■ What to do
Each line of the data below that carries the word "three" needs to be copied.

Data records:
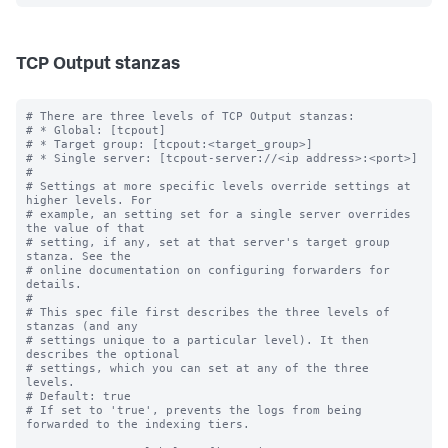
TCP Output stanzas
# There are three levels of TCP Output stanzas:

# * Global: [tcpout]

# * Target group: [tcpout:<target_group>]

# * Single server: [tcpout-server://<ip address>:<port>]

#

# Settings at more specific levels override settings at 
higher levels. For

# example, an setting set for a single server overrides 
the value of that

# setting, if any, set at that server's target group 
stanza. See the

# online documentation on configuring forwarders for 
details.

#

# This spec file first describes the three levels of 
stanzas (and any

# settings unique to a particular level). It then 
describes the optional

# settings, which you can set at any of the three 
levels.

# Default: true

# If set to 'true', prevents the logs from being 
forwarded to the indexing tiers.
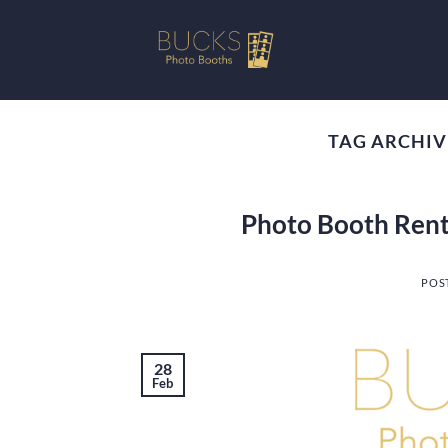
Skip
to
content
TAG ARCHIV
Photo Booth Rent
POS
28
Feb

■ Worked solution
# There are three levels of TCP Output stanzas:
# This spec file first describes the three levels of 
# settings, which you can set at any of the three 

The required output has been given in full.